Posts Tagged ‘Ryan Howard’

We’ll start with the home run derby.  Prince Fielder won it with twenty-three long balls, averaging 439 feet.  His longest and second-longest were the longest and second-longest of the competition, measuring at 503 and 497 feet, respectively.  Nelson Cruz placed second with twenty-one long balls.  Then Ryan Howard with fifteen, and Albert Pujols with eleven.  Joe Mauer and Carlos Pena both hit five, all in the first round, and Adrian Gonzalez hit two, both in the first round.  Brandon Inge didn’t hit any.  Ouch.  If you’ve noticed, hometown heroes rarely do well in the home run derby, so Pujols would’ve been the tempting but unlikely choice for champion.  He came close, though.  Congratulations to Prince Fielder!
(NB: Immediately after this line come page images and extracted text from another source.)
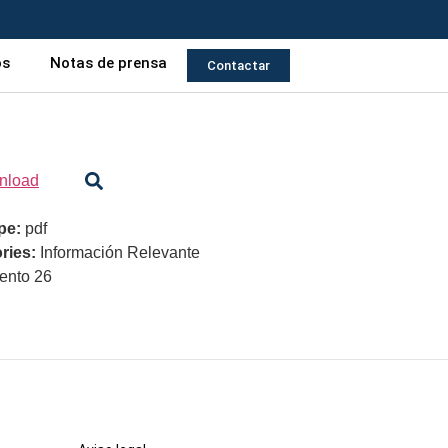
os
Notas de prensa
Contactar
nload
ype:
pdf
ries:
Información Relevante
nto 26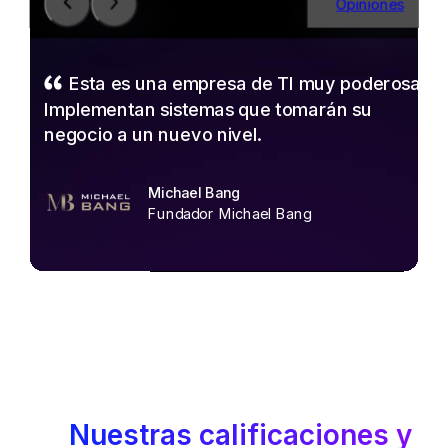
Opiniones
Esta es una empresa de TI muy poderosa.
Implementan sistemas que tomarán su
negocio a un nuevo nivel.
Michael Bang
Fundador Michael Bang
Nuestras calificaciones y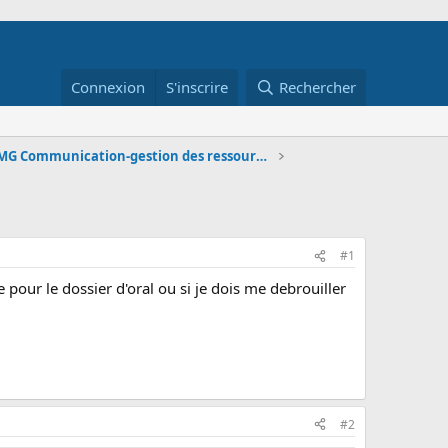
Connexion
S'inscrire
Rechercher
STMG Communication-gestion des ressources humain
#1
me pour le dossier d'oral ou si je dois me debrouiller
#2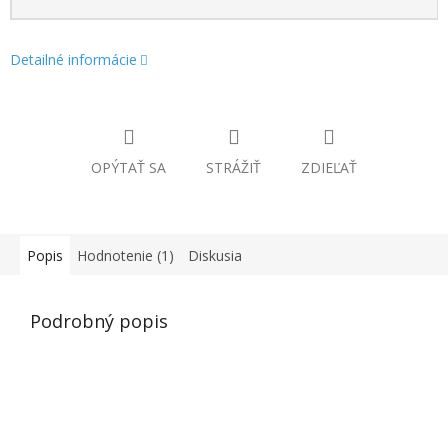
Detailné informácie
OPÝTAŤ SA
STRÁŽIŤ
ZDIEĽAŤ
Popis
Hodnotenie (1)
Diskusia
Podrobný popis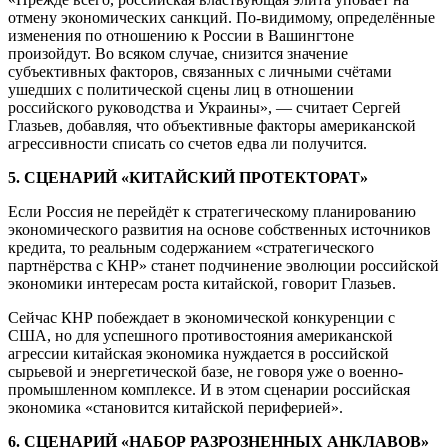
отмену экономических санкций. По-видимому, определённые
изменения по отношению к России в Вашингтоне
произойдут. Во всяком случае, снизится значение
субъективных факторов, связанных с личными счётами
ушедших с политической сцены лиц в отношении
российского руководства и Украины», — считает Сергей
Глазьев, добавляя, что объективные факторы американской
агрессивности списать со счетов едва ли получится.
5. СЦЕНАРИЙ «КИТАЙСКИЙ ПРОТЕКТОРАТ»
Если Россия не перейдёт к стратегическому планированию
экономического развития на основе собственных источников
кредита, то реальным содержанием «стратегического
партнёрства с КНР» станет подчинение эволюции российской
экономики интересам роста китайской, говорит Глазьев.
Сейчас КНР побеждает в экономической конкуренции с
США, но для успешного противостояния американской
агрессии китайская экономика нуждается в российской
сырьевой и энергетической базе, не говоря уже о военно-
промышленном комплексе. И в этом сценарии российская
экономика «становится китайской периферией».
6. СЦЕНАРИЙ «НАБОР РАЗРОЗНЕННЫХ АНКЛАВОВ»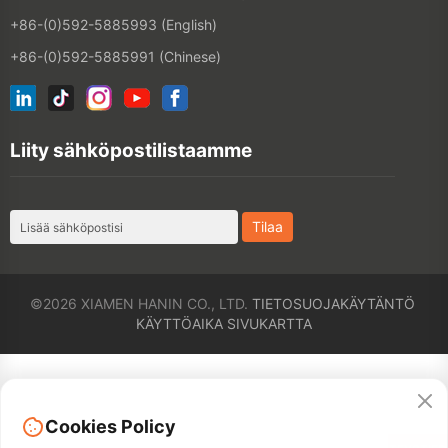
©2026 XIAMEN HANIN CO., LTD.
TIETOSUOJAKÄYTÄNTÖ
KÄYTTÖAIKA
SIVUKARTTA
Cookies Policy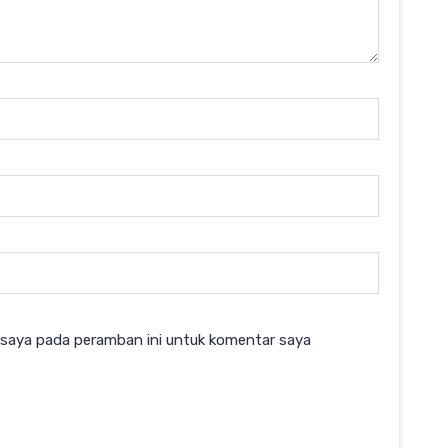
 saya pada peramban ini untuk komentar saya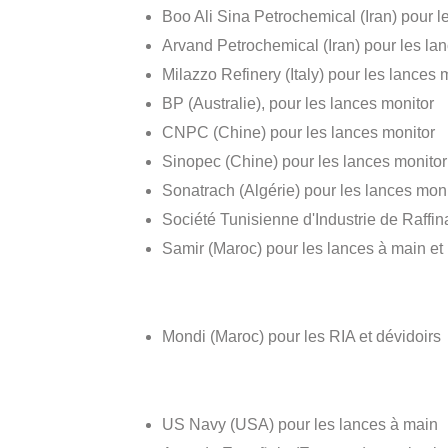
Boo Ali Sina Petrochemical (Iran) pour l
Arvand Petrochemical (Iran) pour les lan
Milazzo Refinery (Italy) pour les lances 
BP (Australie), pour les lances monitor
CNPC (Chine) pour les lances monitor
Sinopec (Chine) pour les lances monitor
Sonatrach (Algérie) pour les lances moni
Société Tunisienne d'Industrie de Raffi
Samir (Maroc) pour les lances à main e
Mondi (Maroc) pour les RIA et dévidoirs
US Navy (USA) pour les lances à main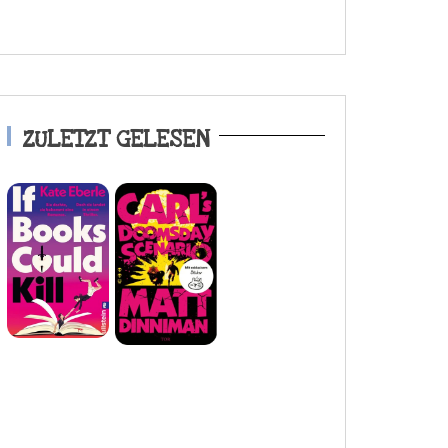
ZULETZT GELESEN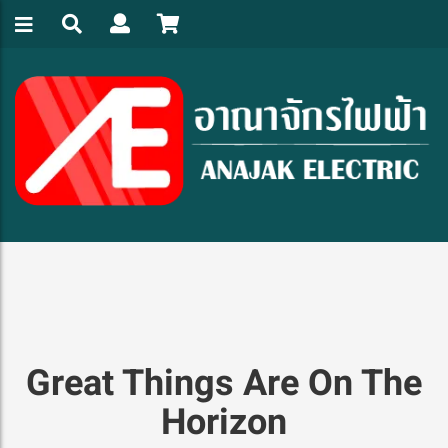
Great Things Are On The
Horizon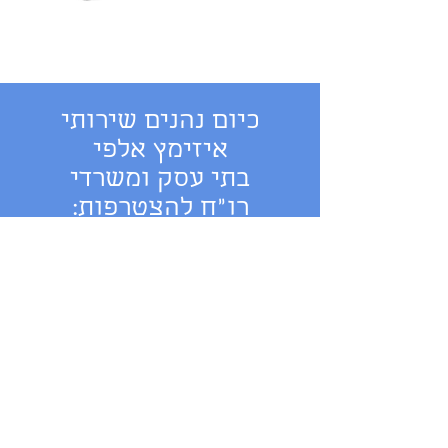
כיום נהנים שירותי
איזימץ אלפי
בתי עסק ומשרדי
רו"ח להצטרפות: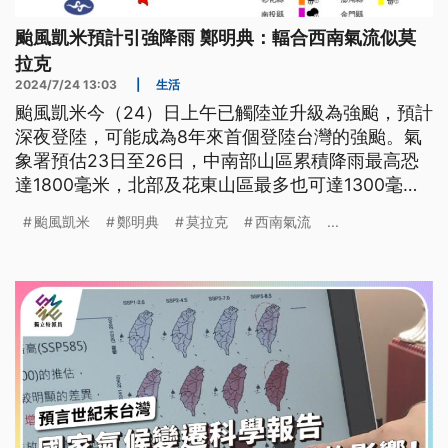
颱風凱米預計引強降雨 鄭明典：輻合西南氣流似莫
拉克
2024/7/24 13:03
|
生活
颱風凱米今（24）日上午已觸陸並升級為強颱，預計
深夜登陸，可能成為8年來首個登陸台灣的強颱。氣
象署預估23日至26日，中南部山區累積降雨最高恐
達1800毫米，北部及花東山區最多也可達1300毫
米。氣象專家鄭明典則指出，凱米與西南氣流輻合的
颱風凱米
鄭明典
莫拉克
西南氣流
...
情況和造成八八風災的莫拉克相似，致災風險高。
The Prince of home runs.  Corny but it had to be done.

Now that we have that out of the way, on to the game.  As expected, the American League extended its hitting streak over the National League to thirteen All-Star Games.  This doesn’t surprise me.  We all saw this coming.  It happens every year.  But the All-Star Game is just as much about the festivities as it is about the game, so we’ll start with the first pitch thrown by President Obama wearing a White Sox jacket.  It came out of his hand as sort of a lob at Pujols, who picked it out of the dirt.  Not bad.  As far as the game is concerned, I was very pleased to see that this one only lasted nine innings.  Halladay started.  He pitched two innings and gave up three runs on four hits, only two earned.  Those were the only runs the National League would score.  The American League’s eight pitchers struck out five, walked only one, and gave up only five hits (Joe Nathan gave up the other one).  Papelbon, thank you very much, got the win.  Joe Nathan got a hold.  Mariano Rivera got a save, obviously because he wasn’t trying to close a game against us.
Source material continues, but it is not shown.